» PROBLEM DESCRIPTION: Your answer should repeat every line of the records below in which the word "Open" appears.

» SOURCE MATERIAL:
++++
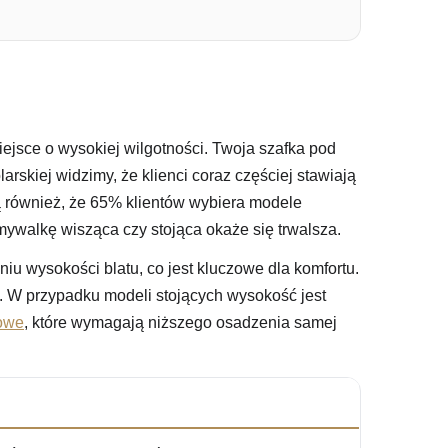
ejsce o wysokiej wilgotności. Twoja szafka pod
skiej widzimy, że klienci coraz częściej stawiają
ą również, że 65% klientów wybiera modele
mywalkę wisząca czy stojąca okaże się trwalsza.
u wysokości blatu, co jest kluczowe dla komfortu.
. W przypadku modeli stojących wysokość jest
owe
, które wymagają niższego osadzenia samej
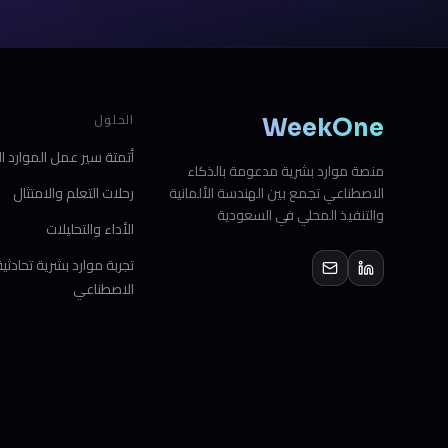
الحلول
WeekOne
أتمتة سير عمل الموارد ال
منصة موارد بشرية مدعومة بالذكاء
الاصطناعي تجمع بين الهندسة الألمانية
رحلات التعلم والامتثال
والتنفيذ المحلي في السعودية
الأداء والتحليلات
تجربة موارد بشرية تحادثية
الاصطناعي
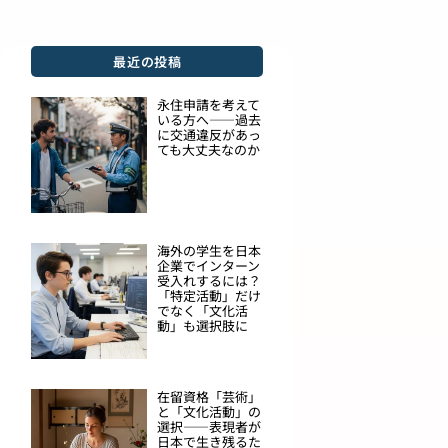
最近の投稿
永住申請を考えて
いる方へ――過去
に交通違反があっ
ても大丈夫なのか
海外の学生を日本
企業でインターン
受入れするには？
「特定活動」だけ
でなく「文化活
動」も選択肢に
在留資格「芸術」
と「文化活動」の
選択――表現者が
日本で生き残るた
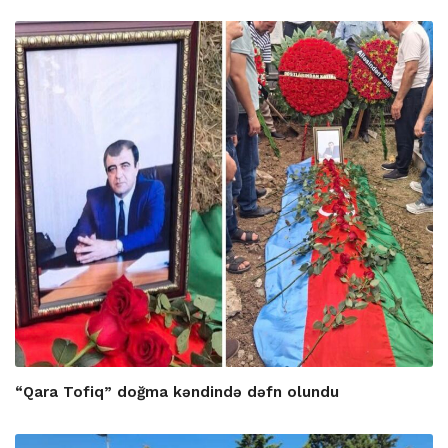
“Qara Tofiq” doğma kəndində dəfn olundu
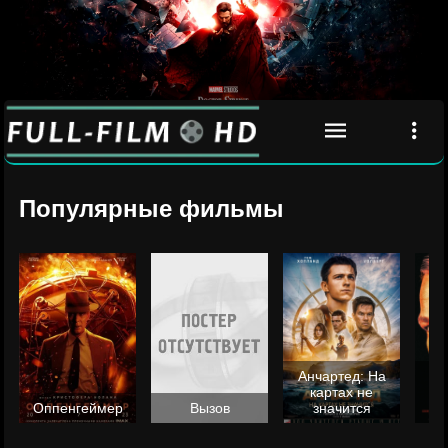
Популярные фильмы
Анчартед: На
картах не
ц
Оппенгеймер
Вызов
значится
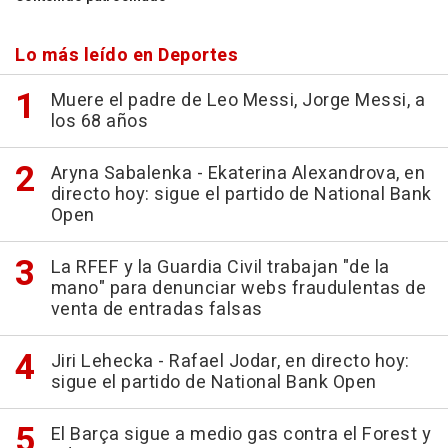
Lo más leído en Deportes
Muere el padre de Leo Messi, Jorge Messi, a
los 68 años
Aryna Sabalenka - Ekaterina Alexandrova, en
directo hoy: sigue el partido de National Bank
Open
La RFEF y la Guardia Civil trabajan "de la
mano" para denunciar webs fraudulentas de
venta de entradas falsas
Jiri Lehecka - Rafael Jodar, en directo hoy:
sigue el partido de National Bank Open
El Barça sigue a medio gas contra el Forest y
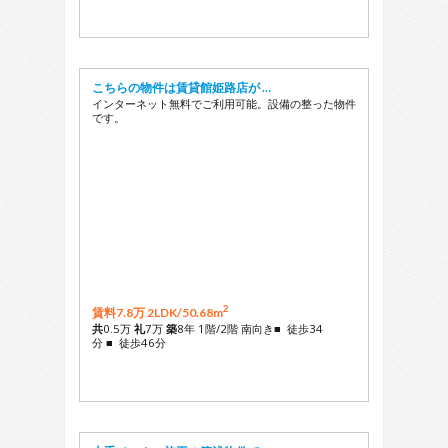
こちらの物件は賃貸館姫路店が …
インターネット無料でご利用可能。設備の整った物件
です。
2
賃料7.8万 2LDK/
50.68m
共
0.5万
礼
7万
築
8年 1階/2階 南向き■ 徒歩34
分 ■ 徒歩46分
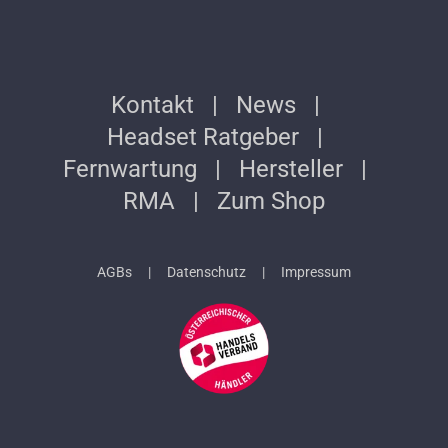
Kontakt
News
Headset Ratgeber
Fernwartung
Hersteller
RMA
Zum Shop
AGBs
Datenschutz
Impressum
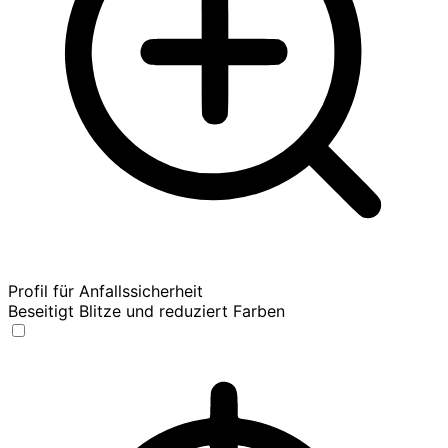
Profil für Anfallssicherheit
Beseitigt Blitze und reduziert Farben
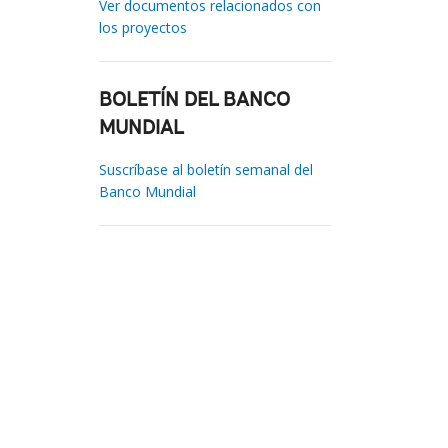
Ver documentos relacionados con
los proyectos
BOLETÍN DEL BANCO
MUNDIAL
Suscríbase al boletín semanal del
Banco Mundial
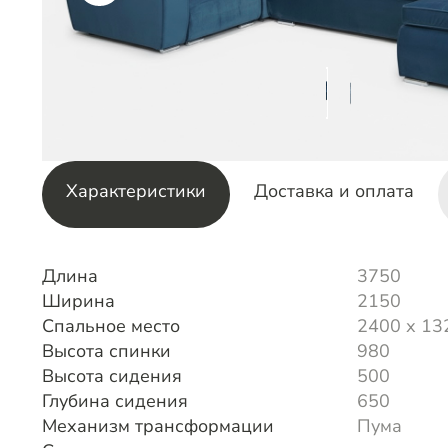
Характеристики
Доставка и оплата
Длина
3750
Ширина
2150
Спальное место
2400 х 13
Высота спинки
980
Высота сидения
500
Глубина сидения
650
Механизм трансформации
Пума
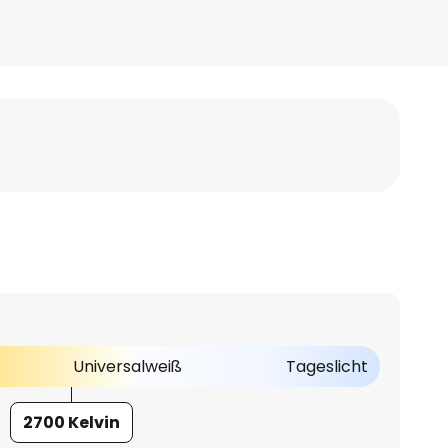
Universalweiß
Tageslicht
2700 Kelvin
++++
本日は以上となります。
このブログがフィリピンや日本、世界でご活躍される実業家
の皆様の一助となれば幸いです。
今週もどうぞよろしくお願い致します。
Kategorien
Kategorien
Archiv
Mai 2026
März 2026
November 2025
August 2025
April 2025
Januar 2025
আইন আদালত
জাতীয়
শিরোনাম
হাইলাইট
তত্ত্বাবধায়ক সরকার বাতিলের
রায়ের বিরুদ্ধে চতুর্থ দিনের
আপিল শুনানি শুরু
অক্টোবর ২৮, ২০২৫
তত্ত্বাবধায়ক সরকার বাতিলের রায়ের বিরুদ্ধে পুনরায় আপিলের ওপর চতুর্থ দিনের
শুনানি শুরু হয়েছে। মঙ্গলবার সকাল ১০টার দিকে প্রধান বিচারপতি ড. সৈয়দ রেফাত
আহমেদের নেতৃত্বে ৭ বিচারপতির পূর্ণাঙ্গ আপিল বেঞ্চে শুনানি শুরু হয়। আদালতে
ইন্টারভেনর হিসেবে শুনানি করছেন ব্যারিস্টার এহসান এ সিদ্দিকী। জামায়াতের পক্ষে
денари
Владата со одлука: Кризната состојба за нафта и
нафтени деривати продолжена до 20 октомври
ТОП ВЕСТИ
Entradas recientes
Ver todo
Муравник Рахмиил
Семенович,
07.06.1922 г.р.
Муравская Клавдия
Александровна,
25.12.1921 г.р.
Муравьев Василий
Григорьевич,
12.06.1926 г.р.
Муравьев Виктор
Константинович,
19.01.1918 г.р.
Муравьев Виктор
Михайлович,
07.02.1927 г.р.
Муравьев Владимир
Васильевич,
++++
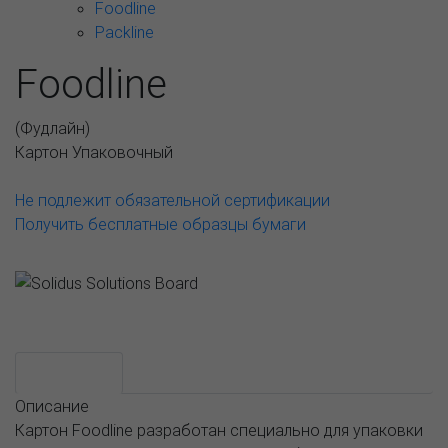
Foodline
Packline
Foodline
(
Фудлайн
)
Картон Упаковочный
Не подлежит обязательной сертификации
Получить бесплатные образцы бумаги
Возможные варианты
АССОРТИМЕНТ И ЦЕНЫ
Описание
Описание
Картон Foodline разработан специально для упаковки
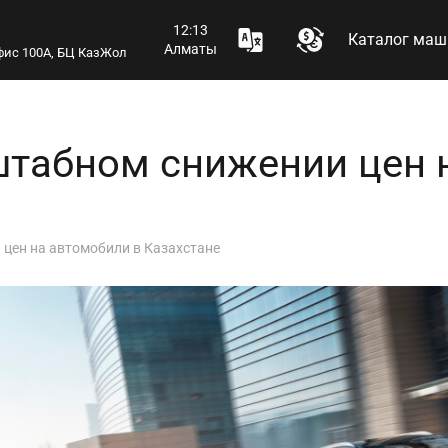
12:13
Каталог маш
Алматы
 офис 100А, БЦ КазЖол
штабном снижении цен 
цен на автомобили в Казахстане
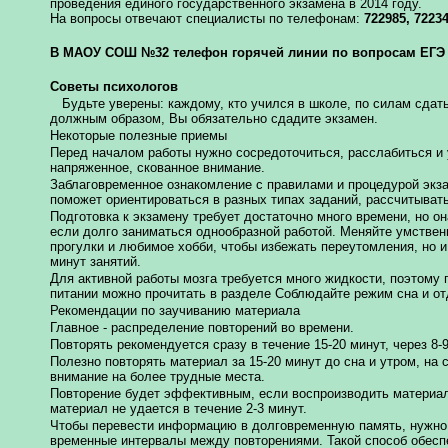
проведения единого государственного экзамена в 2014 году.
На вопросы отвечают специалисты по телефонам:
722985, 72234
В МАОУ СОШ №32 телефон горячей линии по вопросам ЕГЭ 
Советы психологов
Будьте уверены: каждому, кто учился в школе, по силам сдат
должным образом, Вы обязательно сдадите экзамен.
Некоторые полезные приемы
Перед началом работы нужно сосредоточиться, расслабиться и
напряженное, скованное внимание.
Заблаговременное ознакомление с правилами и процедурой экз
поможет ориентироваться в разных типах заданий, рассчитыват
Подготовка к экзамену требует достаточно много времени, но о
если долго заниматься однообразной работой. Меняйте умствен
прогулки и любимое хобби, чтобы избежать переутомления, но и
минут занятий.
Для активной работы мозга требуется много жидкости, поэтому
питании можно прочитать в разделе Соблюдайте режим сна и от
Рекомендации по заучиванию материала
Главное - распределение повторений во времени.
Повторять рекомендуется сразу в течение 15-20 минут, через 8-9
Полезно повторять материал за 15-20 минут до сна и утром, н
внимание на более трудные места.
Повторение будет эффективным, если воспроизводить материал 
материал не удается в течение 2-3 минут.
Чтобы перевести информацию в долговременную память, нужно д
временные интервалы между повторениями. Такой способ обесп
++++
» ANSWER BELOW:
Open
sigue el partido de National Bank Open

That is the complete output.